■ **Requirement**
Your copy should match the records below exactly, except for the pictures.

■ **Dataset excerpts**
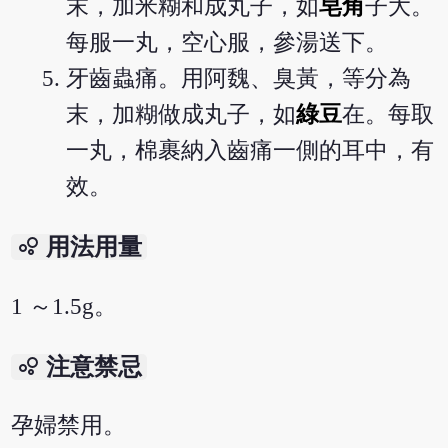
末，加米糊和成丸子，如
皂角
子大。
每服一丸，空心服，參湯送下。
牙齒蟲痛。用阿魏、臭黃，等分為
末，加糊做成丸子，如
綠豆
在。每取
一丸，棉裹納入齒痛一側的耳中，有
效。
bubble_chart
用法用量
1 ～1.5g。
bubble_chart
注意禁忌
孕婦禁用。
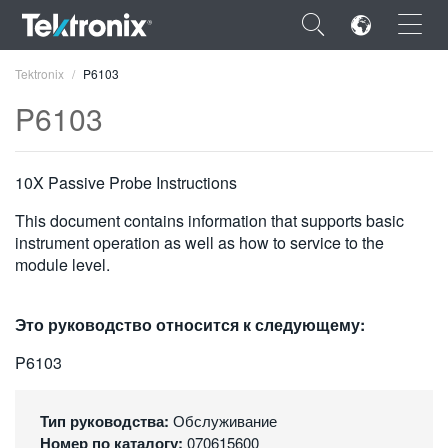
×
Tektronix
P6103
P6103
10X Passive Probe Instructions
ENGLISH
This document contains information that supports basic
FRANÇAIS
instrument operation as well as how to service to the
module level.
DEUTSCH
VIỆT NAM
Это руководство относится к следующему:
简体中文
P6103
日本語
Тип руководства:
Обслуживание
한국어
Номер по каталогу:
070615600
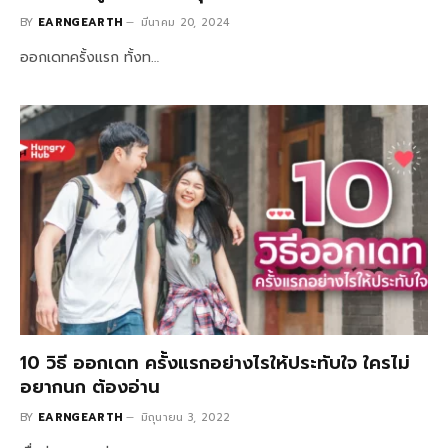
BY
EARNGEARTH
มีนาคม 20, 2024
ออกเดทครั้งแรก ทั้งท…
10 วิธี ออกเดท ครั้งแรกอย่างไรให้ประทับใจ ใครไม่
อยากนก ต้องอ่าน
BY
EARNGEARTH
มิถุนายน 3, 2022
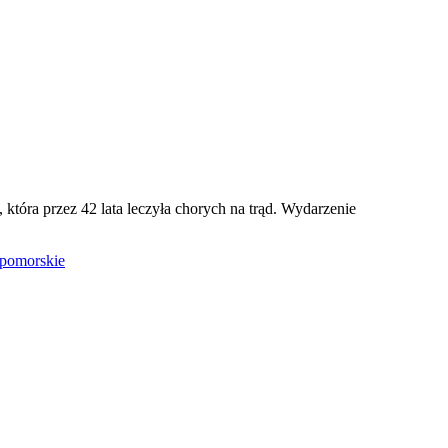
która przez 42 lata leczyła chorych na trąd. Wydarzenie
pomorskie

■ **Solved problem**
末，加米糊和成丸子，如
皂角
子大。
每服一丸，空心服，參湯送下。
牙齒蟲痛。用阿魏、臭黃，等分為
末，加糊做成丸子，如
綠豆
在。每取
一丸，棉裹納入齒痛一側的耳中，有
效。
bubble_chart
用法用量
1 ～1.5g。
bubble_chart
注意禁忌
孕婦禁用。
×
Tektronix
P6103
P6103
10X Passive Probe Instructions
ENGLISH
This document contains information that supports basic
FRANÇAIS
instrument operation as well as how to service to the
module level.
DEUTSCH
VIỆT NAM
Это руководство относится к следующему:
简体中文
P6103
日本語
Тип руководства:
Обслуживание
한국어
Номер по каталогу:
070615600
BY
EARNGEARTH
มีนาคม 20, 2024
ออกเดทครั้งแรก ทั้งท…
10 วิธี ออกเดท ครั้งแรกอย่างไรให้ประทับใจ ใครไม่
อยากนก ต้องอ่าน
BY
EARNGEARTH
มิถุนายน 3, 2022
która przez 42 lata leczyła chorych na trąd. Wydarzenie
pomorskie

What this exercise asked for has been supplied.